--- Material for this exercise ---

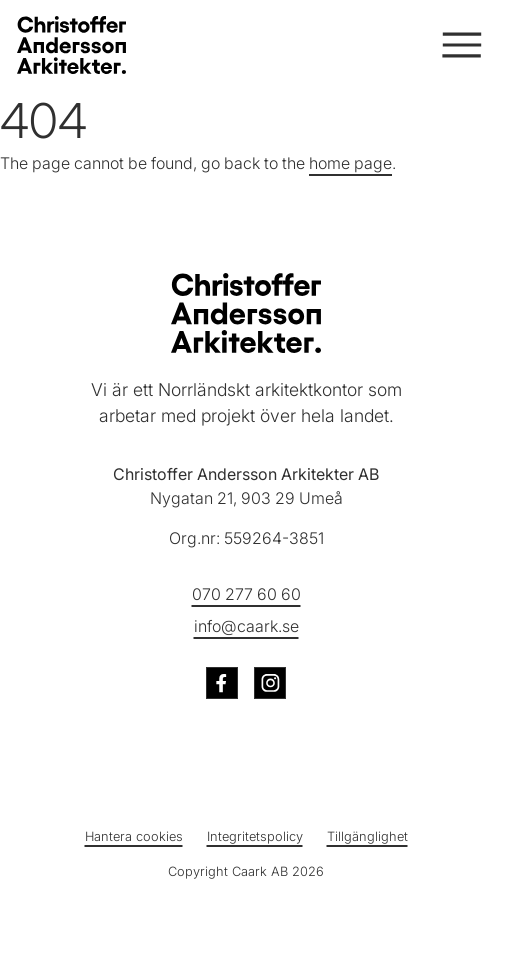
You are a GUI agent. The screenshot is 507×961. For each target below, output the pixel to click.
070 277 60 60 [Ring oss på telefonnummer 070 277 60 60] (246, 594)
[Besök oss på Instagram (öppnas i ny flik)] (270, 683)
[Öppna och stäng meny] (460, 45)
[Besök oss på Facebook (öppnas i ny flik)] (222, 683)
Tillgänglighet (367, 836)
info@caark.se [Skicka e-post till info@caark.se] (246, 626)
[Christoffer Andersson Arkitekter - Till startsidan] (246, 313)
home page (350, 163)
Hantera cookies (134, 836)
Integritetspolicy (255, 836)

---

## Work to complete
Beginning at the line that contains "info@caark.se [Skicka e-post" and ending at the last line above, copy each line without any change.

## Solution
info@caark.se [Skicka e-post till info@caark.se] (246, 626)
[Christoffer Andersson Arkitekter - Till startsidan] (246, 313)
home page (350, 163)
Hantera cookies (134, 836)
Integritetspolicy (255, 836)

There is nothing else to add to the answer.